Fin décembre 2020, le même Ait Ali avait pourtant proclamé que les véhicules neufs ou d’occasion n’étaient pas une « priorité », et avait enterré définitivement le dossier relatif au retour à l’importation des véhicules de moins de 3 ans.

« Avec la baisse des réserves de change, des prix de pétrole, nous devons préserver les réserves, unique garantie du dinar et de la souveraineté du pays pour le fonctionnement de l’économie et de la vie publique. 

Pour cela, il faut que le citoyen ne fixe pas lui-même ses besoins personnels ou catégoriels concernant les importations du pays. Quand vous perdez 50 % de vos revenus et que vous voulez garder le même rythme de dépenses, c’est comme dire après moi le déluge », a soutenu Ferhat Ait Ali.

Importation des véhicules neufs : échange d’accusations

Les propos d’Ait Ali ont été qualifiés de provocation par le président de l’Apoce, Mustapha Zebdi, qui suppose que le changement de braquet d’Ait Ali sur cette question serait la conséquence d’un recadrage de la part du président de la République. Mais la réaction la plus virulente est venue du sénateur du FLN, Abdelouahab Benzaim.

« S’il y a une décision écrite du président, qu’il la montre », a réclamé le sénateur en référence à l’instruction évoquée par le ministre Ait Ali. La polémique a culminé au Sénat jeudi 21 janvier par un échange houleux entre les deux hommes.

Le sénateur Benzaim a pointé du doigt le manque de transparence qui entoure l’opération d’octroi lundi 18 janvier de quatre agréments provisoires aux concessionnaires. Mais l’identité des quatre heureux candidats n’a pas été dévoilée.

Au Sénat, le ministre de l’Industrie a défendu sa méthodologie en affirmant que l’opération d’octroi d’agréments aux concessionnaires s’est déroulée dans la transparence. Ait Ali a accusé des « groupes douteux » de mener « une campagne, depuis Marseille », contre sa politique dans l’automobile, et engagent des canaux locaux « sous la protection d’un faux nationalisme ». « Je reçois des étrangers qui essayent de faire pression au profit de ces groupes douteux, et quand ils ne réussissent pas, ils mènent une campagne à travers les médias, ou bien leurs émissaires dans le pays », a indiqué Aït Ali, a rapporté El Watan. Benzaim a vivement protesté en demandant au ministre de ne pas accuser « qui que ce soit de traîtrise ou d’être un fils de la France ! ».

Transparence : Djerad désavoue Ferhat Ait Ali

« Il est attendu de nous que nous défendions les intérêts de l’État et du peuple, et de ne pas se soumettre aux pressions des cercles occultes ni à leur chantage.
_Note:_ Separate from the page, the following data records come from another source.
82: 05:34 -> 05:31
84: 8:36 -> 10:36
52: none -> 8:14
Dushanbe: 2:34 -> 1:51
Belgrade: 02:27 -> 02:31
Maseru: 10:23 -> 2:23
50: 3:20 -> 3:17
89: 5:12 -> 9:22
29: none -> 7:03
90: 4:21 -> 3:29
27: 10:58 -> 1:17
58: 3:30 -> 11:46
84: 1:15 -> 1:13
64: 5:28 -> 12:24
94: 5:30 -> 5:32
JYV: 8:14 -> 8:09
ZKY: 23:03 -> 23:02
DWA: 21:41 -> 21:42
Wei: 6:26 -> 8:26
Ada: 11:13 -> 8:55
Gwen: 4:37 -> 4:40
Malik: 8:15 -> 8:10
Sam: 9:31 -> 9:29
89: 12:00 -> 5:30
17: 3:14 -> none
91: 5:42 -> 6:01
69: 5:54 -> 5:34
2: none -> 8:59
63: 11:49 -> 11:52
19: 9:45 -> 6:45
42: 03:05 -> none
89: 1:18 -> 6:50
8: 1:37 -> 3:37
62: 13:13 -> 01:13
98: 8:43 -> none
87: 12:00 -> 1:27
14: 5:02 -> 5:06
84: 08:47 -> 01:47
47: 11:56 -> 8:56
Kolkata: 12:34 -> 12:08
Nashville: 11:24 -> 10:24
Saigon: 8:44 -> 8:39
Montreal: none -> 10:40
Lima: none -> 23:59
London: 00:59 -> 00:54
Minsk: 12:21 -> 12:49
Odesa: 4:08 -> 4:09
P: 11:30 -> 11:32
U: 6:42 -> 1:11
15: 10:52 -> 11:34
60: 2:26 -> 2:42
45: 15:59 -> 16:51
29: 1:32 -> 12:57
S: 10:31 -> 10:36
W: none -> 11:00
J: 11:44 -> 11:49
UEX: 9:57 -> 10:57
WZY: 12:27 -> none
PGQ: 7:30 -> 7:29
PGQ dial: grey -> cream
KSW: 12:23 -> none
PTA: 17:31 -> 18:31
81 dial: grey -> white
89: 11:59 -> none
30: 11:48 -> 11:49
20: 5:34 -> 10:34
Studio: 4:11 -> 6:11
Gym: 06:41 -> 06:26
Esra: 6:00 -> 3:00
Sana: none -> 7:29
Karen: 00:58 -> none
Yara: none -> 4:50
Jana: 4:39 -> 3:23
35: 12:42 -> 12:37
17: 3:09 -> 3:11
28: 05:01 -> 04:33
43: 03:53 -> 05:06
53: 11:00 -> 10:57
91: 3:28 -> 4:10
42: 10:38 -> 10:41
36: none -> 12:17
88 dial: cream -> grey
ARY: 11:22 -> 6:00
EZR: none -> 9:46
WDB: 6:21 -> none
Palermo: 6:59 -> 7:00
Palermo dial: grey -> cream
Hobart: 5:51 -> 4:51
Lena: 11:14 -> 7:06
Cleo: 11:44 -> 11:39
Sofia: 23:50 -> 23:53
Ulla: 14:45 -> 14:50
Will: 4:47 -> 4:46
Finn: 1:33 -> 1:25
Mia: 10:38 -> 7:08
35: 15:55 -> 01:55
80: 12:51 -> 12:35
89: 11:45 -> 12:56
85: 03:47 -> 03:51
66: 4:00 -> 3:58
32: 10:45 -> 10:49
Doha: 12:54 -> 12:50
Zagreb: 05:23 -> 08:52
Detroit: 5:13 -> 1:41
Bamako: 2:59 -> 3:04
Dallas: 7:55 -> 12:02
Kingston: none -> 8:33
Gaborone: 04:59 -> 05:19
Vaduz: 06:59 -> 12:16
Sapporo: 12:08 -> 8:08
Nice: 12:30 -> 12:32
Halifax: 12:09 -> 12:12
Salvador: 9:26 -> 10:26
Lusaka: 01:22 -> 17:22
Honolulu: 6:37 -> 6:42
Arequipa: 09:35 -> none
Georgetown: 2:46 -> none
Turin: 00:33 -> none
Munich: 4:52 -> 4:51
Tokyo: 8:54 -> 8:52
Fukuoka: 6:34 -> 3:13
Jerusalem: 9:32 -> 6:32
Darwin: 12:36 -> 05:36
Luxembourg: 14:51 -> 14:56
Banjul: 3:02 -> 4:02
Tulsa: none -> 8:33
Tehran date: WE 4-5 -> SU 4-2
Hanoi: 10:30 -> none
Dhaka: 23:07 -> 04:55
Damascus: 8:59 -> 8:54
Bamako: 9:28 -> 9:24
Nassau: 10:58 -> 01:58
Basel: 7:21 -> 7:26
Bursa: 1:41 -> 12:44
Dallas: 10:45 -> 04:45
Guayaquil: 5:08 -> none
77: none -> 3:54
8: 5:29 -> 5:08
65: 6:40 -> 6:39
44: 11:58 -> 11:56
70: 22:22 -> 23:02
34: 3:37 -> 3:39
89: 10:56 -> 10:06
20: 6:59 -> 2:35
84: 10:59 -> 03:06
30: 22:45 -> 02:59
Il n’y a que la loi qui doit prévaloir », a lancé Benzaim.

Une exigence de transparence à laquelle le Premier ministre n’a pas été insensible, en appelant, mercredi 20 janvier, dans le communiqué, à l’accélération du « rythme de traitement des dossiers introduits au niveau du Comité technique placé auprès de son secteur et de veiller à l’exigence de transparence dans ce domaine ».